DES MOINES IOWA - A Des Moines police officer arrested last month for drug possession has been fired from the Des Moines Police Department.
Des Moines Police Chief Judy Bradshaw terminated Officer Brandon Singleton’s employment Wednesday morning, three weeks after authorities arrested him following a hit and run accident.
He had been on paid leave since April 24.
“The most important thing between a police department and citizens is trust,” Bradshaw said Wednesday. “We recognize one individual has impacted and diminished that trust. But this is not reflective of the rest of our men and women, who are committed to their job.”
Singleton is charged with causing a hit and run accident, possession of marijuana, possession of methamphetamine and possession of drug paraphernalia. While much of the focus has been on the drug charges, Singleton ultimately was fired for a laundry list of administrative offenses including sleeping on duty, leaving the area of his assignment, vehicle accidents and failing to meet various standards of personal conduct.
He also was terminated for violating the city’s alcohol and drug abuse policy, which says employees may not possess illegal substances, report to work while their ability to perform the job is impaired by drug or alcohol use or use drugs or alcohol at work.
Officials would not release precisely which of those tenets Singleton violated because the termination is a personnel issue.
Officials said they couldn’t divulge whether Singleton had been tested for drugs that night as part of the internal investigation because of personnel policies and medical privacy laws.
But the department’s investigation was “very thorough,” said Des Moines Police Sgt. Chris Scott. Authorities had said they didn’t believe he had the drugs for law enforcement purposes.
Officials also declined to say whether Singleton had any previous disciplinary issues.

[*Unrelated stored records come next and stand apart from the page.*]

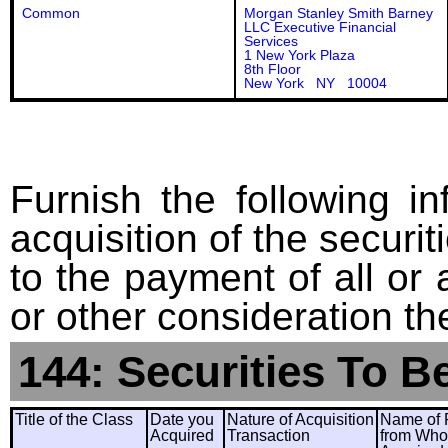
Common
Morgan Stanley Smith Barney
LLC Executive Financial
Services
1 New York Plaza
8th Floor
New York NY 10004
Furnish the following in
acquisition of the securit
to the payment of all or 
or other consideration th
144: Securities To B
Title of the Class
Date you
Nature of Acquisition
Name of 
Acquired
Transaction
from Wh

Police launched both internal and criminal investigations April 24. That morning, Singleton apparently crashed his squad car around 1 a.m. in the 3800 block of East Ovid Avenue and drove away.
More than five hours later, he told dispatchers he needed help changing a tire in the 2600 block of Dean Avenue – more than three miles away.

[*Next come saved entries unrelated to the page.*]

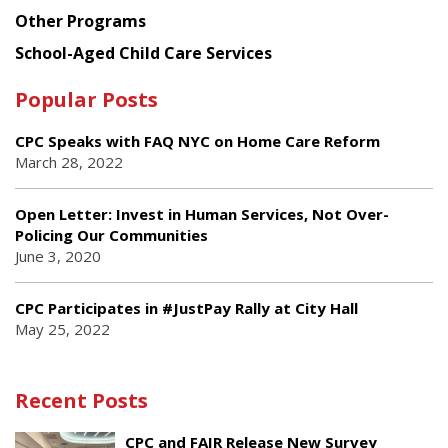
Other Programs
School-Aged Child Care Services
Popular Posts
CPC Speaks with FAQ NYC on Home Care Reform
March 28, 2022
Open Letter: Invest in Human Services, Not Over-
Policing Our Communities
June 3, 2020
CPC Participates in #JustPay Rally at City Hall
May 25, 2022
Recent Posts
CPC and FAIR Release New Survey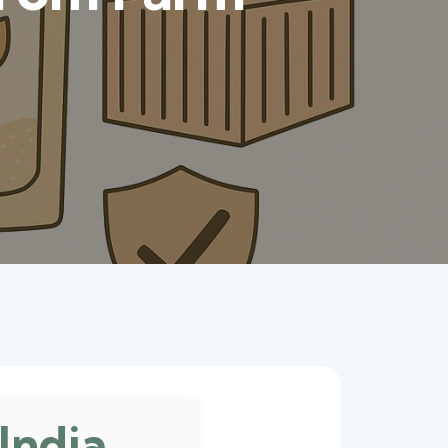
India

A police supervisor noticed damage to the patrol car didn’t match Singleton’s description of what happened and an officer spotted marijuana in the car, officials said. A search turned up meth and drug paraphernalia, authorities said.
The criminal investigation is still ongoing.
Singleton’s attorney has said the former officer suffers from narcolepsy and post traumatic stress disorder.
He has 14 days to appeal the chief’s decision.